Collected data
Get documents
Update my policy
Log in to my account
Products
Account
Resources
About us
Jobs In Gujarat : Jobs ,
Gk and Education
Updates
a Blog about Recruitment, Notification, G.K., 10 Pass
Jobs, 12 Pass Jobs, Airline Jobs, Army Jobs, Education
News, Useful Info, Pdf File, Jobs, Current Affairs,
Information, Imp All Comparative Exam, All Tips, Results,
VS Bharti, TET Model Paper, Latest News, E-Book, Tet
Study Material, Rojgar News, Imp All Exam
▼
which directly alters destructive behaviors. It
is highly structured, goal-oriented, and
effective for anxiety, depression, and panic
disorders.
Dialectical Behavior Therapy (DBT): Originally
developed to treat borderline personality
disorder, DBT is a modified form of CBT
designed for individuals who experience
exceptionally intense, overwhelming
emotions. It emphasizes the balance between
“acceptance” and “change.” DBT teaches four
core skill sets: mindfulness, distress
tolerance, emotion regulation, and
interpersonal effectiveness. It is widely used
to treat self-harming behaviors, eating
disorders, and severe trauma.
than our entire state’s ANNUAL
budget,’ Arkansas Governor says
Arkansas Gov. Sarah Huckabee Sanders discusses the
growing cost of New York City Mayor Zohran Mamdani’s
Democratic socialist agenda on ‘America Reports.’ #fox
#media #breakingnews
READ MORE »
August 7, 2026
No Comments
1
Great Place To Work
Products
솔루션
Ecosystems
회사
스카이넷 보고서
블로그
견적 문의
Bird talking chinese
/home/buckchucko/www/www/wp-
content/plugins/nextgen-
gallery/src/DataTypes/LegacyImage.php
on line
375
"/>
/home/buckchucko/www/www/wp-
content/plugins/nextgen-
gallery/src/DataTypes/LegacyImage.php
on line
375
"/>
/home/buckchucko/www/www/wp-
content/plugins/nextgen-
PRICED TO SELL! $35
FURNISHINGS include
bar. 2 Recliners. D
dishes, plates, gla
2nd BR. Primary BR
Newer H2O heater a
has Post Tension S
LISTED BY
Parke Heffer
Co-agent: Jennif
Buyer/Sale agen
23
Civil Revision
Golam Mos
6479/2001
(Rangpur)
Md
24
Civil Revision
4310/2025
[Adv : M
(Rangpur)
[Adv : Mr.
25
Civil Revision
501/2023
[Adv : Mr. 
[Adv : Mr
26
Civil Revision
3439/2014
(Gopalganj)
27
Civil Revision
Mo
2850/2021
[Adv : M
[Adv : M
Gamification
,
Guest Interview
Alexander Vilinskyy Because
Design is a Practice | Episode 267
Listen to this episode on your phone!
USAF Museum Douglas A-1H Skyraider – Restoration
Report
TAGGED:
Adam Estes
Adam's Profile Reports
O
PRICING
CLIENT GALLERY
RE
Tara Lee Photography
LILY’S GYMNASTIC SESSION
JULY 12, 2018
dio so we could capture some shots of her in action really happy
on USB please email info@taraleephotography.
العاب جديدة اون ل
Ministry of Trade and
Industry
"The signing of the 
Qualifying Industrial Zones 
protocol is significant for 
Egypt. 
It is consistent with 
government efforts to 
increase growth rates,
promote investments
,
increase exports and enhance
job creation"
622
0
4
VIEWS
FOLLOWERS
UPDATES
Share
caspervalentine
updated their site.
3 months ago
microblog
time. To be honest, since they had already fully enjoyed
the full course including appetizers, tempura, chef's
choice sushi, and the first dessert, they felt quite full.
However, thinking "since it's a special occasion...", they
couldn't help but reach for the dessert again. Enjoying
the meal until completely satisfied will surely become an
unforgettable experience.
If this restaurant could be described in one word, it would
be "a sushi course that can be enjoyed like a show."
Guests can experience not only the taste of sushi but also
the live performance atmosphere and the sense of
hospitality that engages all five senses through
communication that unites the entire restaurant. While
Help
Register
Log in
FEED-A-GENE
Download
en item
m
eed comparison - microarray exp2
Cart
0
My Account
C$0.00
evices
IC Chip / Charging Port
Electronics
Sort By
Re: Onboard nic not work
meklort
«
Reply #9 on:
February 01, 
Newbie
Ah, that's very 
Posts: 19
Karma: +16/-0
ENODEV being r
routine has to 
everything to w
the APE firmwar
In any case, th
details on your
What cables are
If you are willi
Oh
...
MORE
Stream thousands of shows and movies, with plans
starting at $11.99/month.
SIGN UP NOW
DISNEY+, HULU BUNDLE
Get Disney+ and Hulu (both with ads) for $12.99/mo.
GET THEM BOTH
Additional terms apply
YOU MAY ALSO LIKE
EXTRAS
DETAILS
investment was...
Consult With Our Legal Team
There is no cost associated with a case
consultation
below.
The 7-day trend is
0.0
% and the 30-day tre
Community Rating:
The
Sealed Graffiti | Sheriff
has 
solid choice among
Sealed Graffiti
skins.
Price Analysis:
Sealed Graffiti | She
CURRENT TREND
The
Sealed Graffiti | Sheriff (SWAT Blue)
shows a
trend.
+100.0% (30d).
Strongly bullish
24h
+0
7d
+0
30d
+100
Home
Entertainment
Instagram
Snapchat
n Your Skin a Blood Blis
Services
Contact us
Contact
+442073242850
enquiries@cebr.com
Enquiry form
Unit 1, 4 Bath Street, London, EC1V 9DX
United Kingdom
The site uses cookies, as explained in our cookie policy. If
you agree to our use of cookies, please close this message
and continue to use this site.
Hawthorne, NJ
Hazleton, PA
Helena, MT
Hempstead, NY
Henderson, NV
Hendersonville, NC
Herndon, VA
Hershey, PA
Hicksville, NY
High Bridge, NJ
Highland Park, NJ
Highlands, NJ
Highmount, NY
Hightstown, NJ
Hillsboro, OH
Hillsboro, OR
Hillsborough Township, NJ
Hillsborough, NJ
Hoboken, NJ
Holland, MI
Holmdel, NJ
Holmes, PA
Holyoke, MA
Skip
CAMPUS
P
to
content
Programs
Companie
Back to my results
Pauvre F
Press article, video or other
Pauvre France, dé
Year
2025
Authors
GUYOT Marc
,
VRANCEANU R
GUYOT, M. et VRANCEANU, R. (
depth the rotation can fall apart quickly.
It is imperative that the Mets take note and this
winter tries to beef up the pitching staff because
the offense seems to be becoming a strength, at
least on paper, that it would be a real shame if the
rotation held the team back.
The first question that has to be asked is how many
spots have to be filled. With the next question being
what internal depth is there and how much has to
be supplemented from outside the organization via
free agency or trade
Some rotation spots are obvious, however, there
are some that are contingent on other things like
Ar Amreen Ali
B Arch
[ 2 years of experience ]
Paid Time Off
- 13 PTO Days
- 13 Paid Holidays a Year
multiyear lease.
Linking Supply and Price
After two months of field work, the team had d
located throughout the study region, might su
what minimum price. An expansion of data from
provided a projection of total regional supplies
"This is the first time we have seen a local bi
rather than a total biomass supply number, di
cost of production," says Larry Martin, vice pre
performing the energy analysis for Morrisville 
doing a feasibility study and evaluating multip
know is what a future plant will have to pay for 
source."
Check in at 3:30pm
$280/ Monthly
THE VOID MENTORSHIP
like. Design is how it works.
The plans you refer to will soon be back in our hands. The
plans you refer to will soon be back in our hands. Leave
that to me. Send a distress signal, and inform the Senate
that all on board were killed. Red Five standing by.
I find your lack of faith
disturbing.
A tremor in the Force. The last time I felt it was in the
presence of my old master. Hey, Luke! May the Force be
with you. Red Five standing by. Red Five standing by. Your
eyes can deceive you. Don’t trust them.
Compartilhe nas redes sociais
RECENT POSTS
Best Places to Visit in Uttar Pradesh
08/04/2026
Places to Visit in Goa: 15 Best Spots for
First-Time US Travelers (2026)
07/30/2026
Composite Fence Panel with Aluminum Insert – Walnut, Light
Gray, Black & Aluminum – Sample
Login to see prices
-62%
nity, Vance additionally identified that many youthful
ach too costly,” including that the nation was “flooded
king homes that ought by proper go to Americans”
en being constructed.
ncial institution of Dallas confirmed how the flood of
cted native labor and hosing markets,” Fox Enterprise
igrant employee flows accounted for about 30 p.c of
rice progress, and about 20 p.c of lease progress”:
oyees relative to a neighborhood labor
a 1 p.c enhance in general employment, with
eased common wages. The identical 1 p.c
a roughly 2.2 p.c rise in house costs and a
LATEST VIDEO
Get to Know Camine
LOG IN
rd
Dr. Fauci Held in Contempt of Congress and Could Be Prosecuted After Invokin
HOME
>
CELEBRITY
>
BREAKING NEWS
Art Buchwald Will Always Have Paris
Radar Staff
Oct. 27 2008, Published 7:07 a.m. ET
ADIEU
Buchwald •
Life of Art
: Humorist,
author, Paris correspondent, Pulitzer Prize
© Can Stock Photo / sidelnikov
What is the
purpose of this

What you will do: Which lines in the records above include the word "total"? Copy them out.

Problem solution:
provided a projection of total regional supplies
rather than a total biomass supply number, di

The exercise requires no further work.